There will be sessions for new directors like Curtis, a talk on building a board-superintendent partnership, a networking roundtable for rural school leaders, and even a program on "How to cut your budget without getting hurt."
Curtis is especially looking forward to hearing Robert Marzano speak on Saturday. Curtis wrote his dissertation on Marzano's work, and implemented Marzano's ideas when he was principal at Hampshire Unit School. Marzano has more than 35 years' experience in education and the central theme of his work has been translating research and theory into practical programs and tools for K-12 teachers and administrators.
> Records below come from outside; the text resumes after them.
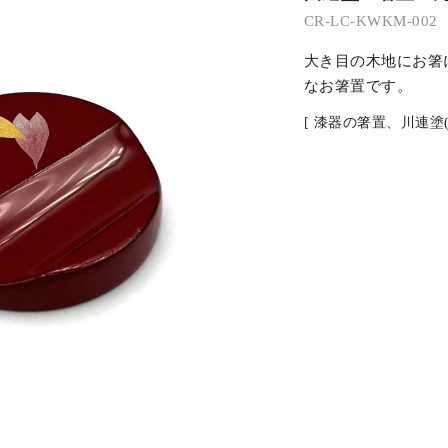
CR-LC-KWKM-002
大き目の木地にお箸
なお箸置です。
[ 漆器の箸置、川連塗(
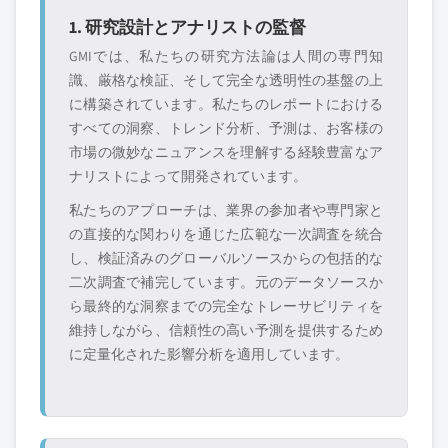
1. 研究設計とアナリストの監督
GMIでは、私たちの研究方法論は人間の専門知
識、厳格な検証、そして完全な透明性の基盤の上
に構築されています。私たちのレポートにおける
すべての洞察、トレンド分析、予測は、お客様の
市場の微妙なニュアンスを理解する経験豊富なア
ナリストによって開発されています。
私たちのアプローチは、業界の参加者や専門家と
の直接的な関わりを通じた広範な一次調査を統合
し、検証済みのグローバルソースからの包括的な
二次調査で補完しています。元のデータソースか
ら最終的な洞察までの完全なトレーサビリティを
維持しながら、信頼性の高い予測を提供するため
に定量化された影響分析を適用しています。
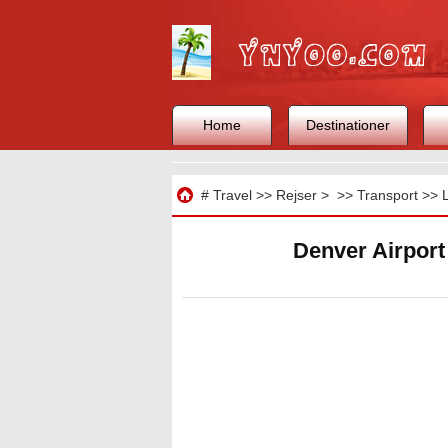
Home
Destinationer
Rejse
#
Travel
>>
Rejser
> >>
Transport
>>
Denver Airport 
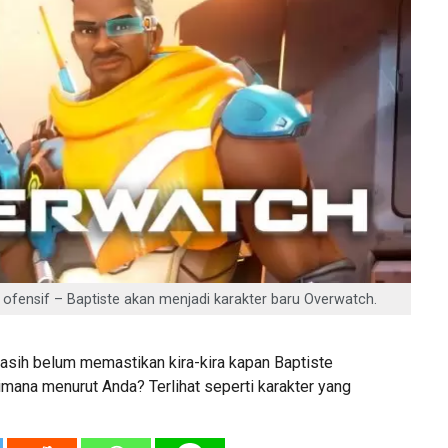
fensif – Baptiste akan menjadi karakter baru Overwatch.
asih belum memastikan kira-kira kapan Baptiste
imana menurut Anda? Terlihat seperti karakter yang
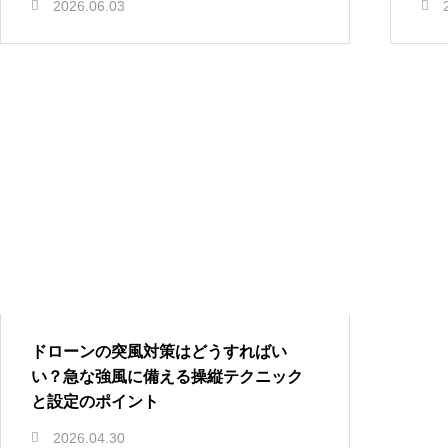
2026.06.03
ドローンの突風対策はどうすればい
い？急な強風に備える操縦テクニック
と設定のポイント
2026.04.30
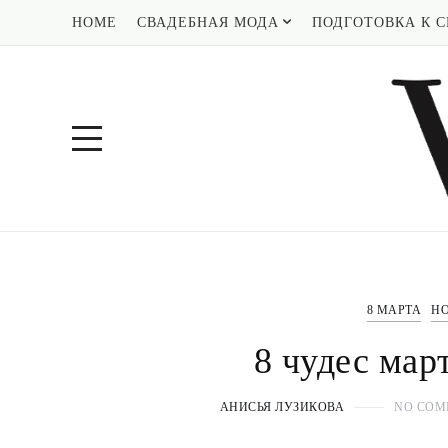
HOME
СВАДЕБНАЯ МОДА
ПОДГОТОВКА К С
8 МАРТА
Н
8 чудес мар
АНИСЬЯ ЛУЗИКОВА
NO COM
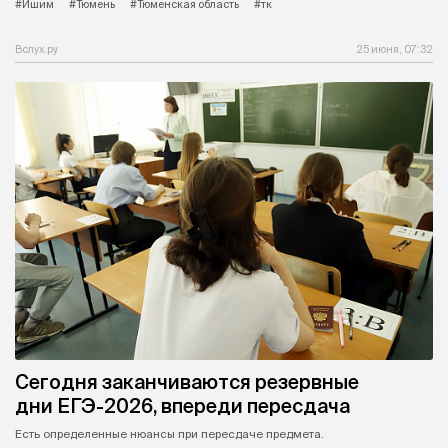
#Ишим
#Тюмень
#Тюменская область
#тк
Вслух.ру
25 июня, 07:32
Сегодня заканчиваются резервные
дни ЕГЭ-2026, впереди пересдача
Есть определенные нюансы при пересдаче предмета.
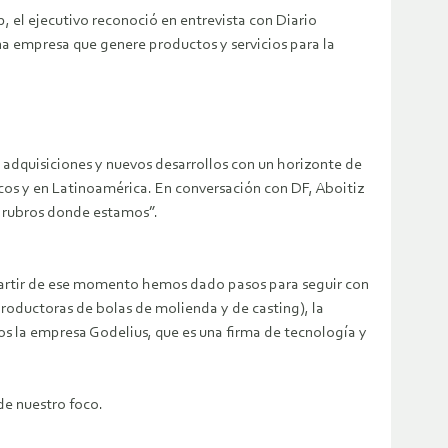
, el ejecutivo reconoció en entrevista con Diario
una empresa que genere productos y servicios para la
n adquisiciones y nuevos desarrollos con un horizonte de
icos y en Latinoamérica. En conversación con DF, Aboitiz
os rubros donde estamos”.
A partir de ese momento hemos dado pasos para seguir con
roductoras de bolas de molienda y de casting), la
os la empresa Godelius, que es una firma de tecnología y
de nuestro foco.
He is the author of the groundbreaking book, "The Art and Science of Teaching: A Comprehensive Framework for Effective Instruction."
Curtis' trip to the conference in San Francisco was one of the topics discussed at a school board work session last Monday.
Board member Craig Michael called the trip to the conference "a poor decision," and said it looked bad for the director to take an expensive trip to the West Coast when people here in Marshall County were suffering losses of jobs and income.
Kristen Gold, vice chairman of the school board, pointed out that the director's contract requires him to engage in professional development activities and $5,000 is set aside in the budget for this.
After the trip to San Francisco, $4,200 of the $5,000 will have been spent, and Curtis said he has not asked for any more trips out of state.
"I want to hear what you get out of the conference," said school board chairwoman Ann Tears, and Curtis promised to make a full report.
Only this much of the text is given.